How To Calculate The Percentiles

Table of Contents

Terminology

Order Statistics

For a series of measurements X1, ..., XN, denote the data ordered in increasing order of magnitude by X(1), ..., X(N). These ordered data are called order statistics:

i Xi X(i)
1 50 10
2 40 12
3 40 14
4 30 16
5 20 18
6 18 20
7 16 30
8 14 40
9 12 40
10 10 50

The k-th order statistic is equal k-th smallest value. Special cases include:

  • minimum: X1
  • maximum: XN
  • range: XN - X1
  • midrange: (XN - X1) × 1/2
  • median: refer below

Rank

If X(j) is the order statistic that corresponds to the measurement Xi then the rank for Xi is j, i.e.

X(j) ~ Xi => ri = j

Ranking is the data transformation in which original values are replaced by their rank.

i Xi X(i) ri
1 50 10 10
2 40 12 9
3 40 14 8
4 30 16 7
5 20 18 6
6 18 20 5
7 16 30 4
8 14 40 3
9 12 40 2
10 10 50 1

Percentiles

In Human Terms

Non-scientific definition:

the p-th percentile is a value below which a p% of observations fall.

In Scientific Terms

Below is the definition of percentile proposed by NIST Engineering Statistics Handbook:

the p-th percentile is a value, Pp, such that at most p% of the measurements are less than this value and at most (100−p)% are greater,

For the example above, in 20% of measurements the amount of available memory is less than 427.232, that means that P20=427.232.

Percentile Rank

A percentile rank is the proportion defined in percentile: for p-th percentile, rank is p. For instance, in the above example for 20-th percentile the rank is 20.

Quantile vs Percentile

It is more common in statistics to refer to quantiles. These are the same as percentiles, but are indexed by sample fractions rather than by sample percentages.

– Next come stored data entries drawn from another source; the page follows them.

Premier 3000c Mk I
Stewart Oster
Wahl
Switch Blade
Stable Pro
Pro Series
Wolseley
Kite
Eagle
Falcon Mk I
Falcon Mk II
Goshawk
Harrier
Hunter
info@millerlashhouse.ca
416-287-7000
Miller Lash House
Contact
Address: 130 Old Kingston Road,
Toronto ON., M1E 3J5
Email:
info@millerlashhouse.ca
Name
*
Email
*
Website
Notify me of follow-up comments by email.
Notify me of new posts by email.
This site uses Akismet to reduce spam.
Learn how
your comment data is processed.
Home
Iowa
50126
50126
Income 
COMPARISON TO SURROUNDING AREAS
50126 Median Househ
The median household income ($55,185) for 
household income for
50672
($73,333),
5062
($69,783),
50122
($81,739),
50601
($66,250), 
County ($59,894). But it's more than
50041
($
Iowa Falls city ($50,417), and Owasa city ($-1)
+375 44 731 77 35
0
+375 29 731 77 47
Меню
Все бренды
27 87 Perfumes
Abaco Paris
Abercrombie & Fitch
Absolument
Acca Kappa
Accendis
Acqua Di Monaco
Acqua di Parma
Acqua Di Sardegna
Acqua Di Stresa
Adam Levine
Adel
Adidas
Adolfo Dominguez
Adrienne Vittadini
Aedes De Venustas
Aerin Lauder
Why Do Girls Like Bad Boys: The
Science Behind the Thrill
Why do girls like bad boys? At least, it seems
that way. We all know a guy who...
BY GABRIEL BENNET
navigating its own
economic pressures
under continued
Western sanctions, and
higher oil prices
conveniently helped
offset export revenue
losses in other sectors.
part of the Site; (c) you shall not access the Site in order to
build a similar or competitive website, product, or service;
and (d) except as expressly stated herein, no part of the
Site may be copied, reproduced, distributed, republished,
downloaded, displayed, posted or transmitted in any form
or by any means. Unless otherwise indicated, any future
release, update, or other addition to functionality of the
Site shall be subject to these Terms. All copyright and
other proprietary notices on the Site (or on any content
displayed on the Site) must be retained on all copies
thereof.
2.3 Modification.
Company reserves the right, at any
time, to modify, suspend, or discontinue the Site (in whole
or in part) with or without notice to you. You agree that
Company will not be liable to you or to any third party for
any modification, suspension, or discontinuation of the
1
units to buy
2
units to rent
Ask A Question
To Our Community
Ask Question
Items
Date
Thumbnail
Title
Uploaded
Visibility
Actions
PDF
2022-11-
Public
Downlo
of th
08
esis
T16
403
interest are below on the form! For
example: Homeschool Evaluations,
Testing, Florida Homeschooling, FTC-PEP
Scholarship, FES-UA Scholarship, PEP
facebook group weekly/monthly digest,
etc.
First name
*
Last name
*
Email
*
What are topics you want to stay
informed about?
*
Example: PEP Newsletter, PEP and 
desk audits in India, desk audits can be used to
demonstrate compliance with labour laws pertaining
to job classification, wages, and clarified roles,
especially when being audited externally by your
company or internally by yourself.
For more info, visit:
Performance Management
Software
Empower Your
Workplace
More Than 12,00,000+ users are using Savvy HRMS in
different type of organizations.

In general, the concepts of quantile and percentile are interchangeable, as well as the scales of probability calculation — absolute and percentage.

Statistics use the term q-quantiles. It stands for values that divide the order statistic into q subsets of equal sizes.

This means that the term percentiles is the name for 100-quantiles.

Also some other q-quantiles have special names:

  • decile ~ 10-quantile is any of the nine values that divide the order statistic into ten equal parts, and each part represents 1/10 of the sample or population.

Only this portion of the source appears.